DüsseldorfKomplettangebote bieten den Autobauern auf dem deutschen Markt angesichts von Überkapazitäten in der Branche eine Alternative zu direkten Rabatten. „Uns hilft die vierjährige Flatrate, die Leasing, Wartung und Versicherung enthält. 55 Prozent der Privatkunden entscheiden sich für diese Paketlösung“, sagte Ford-Werke-Chef Bernhard Mattes dem Handelsblatt.

Dadurch kann der Kölner Autobauer „weitgehend auf Barzahlungsrabatte verzichten“, so Mattes. Die Händler profitieren, indem sie den Kunden über vier Jahre binden. Ein Vorteil für den Käufer liegt darin, dass kein böses Erwachen erlebt, wenn er sein Auto wieder verkaufen will. „Ein großer Teil möglicher Extrakosten wird durch die Flatrate abgedeckt und der Kunde muss das Auto nicht mit geringerem Restwert als erwartet wieder verkaufen“, sagt Mattes. Unter dem Restwert versteht die Autobranche den Wert eines gebrauchten Fahrzeugs. Die Flatrate bietet Ford seit Anfang 2007 an.

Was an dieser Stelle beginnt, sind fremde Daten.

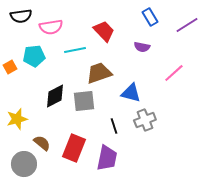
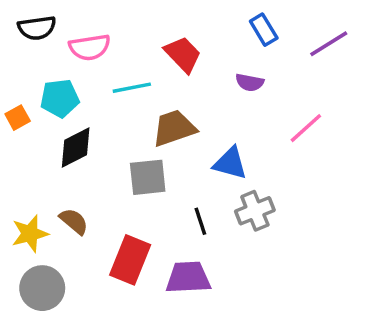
black diamond: (55, 96) -> (76, 147), moved
yellow star: (17, 119) -> (30, 234), moved
brown semicircle: (42, 143) -> (74, 221), moved
purple trapezoid: (107, 158) -> (188, 278), turned -104

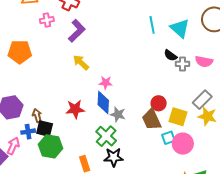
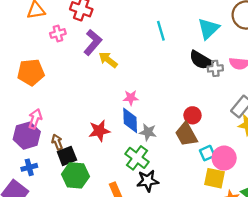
cyan line: (152, 25) -> (161, 31), moved
cyan triangle: (180, 28) -> (208, 29), turned 40
black semicircle: (170, 55) -> (201, 60), size x1.5
yellow arrow: (81, 63) -> (108, 60), moved
yellow square: (178, 117) -> (215, 178), moved
black square: (45, 129) -> (67, 156), turned -30
blue cross: (28, 132) -> (29, 167), moved
pink arrow: (13, 146) -> (35, 119), moved

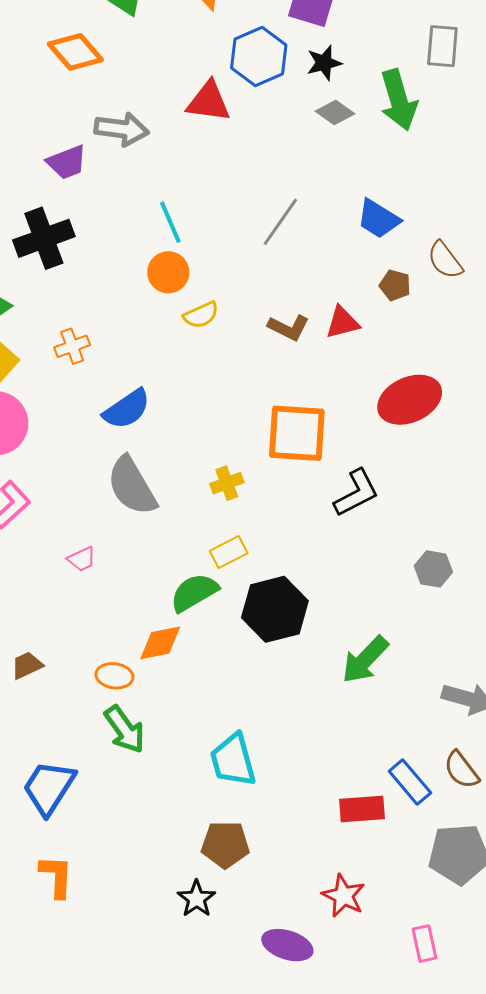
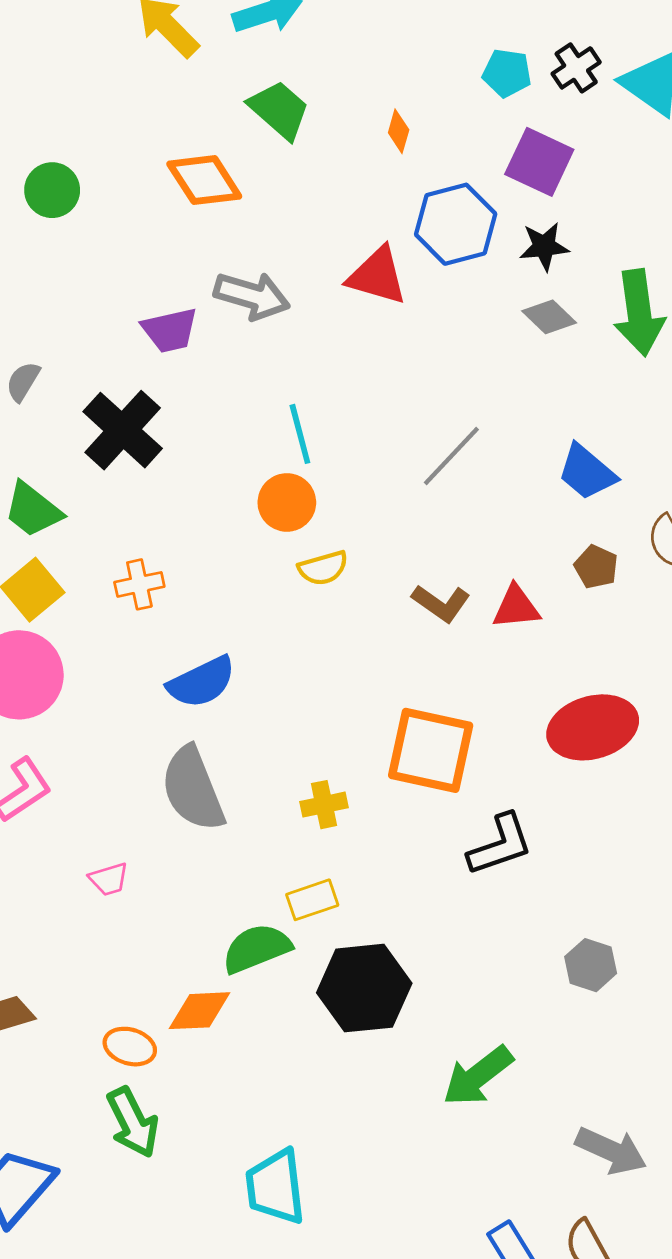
black cross: (44, 238) -> (123, 430), turned -36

Mattes bleibt trotz des wachsenden Risikos weiterer Preisschlachten für das laufende Jahr zuversichtlich. „Die Nachfrage in Deutschland ist stabil“, sagt der Automanager. 2012 will der Ford-Chef mit neuen Modellen wie dem B-Max „den Absatz profitabel steigern und den Marktanteil in Deutschland von derzeit 7,2 Prozent weiter erhöhen“.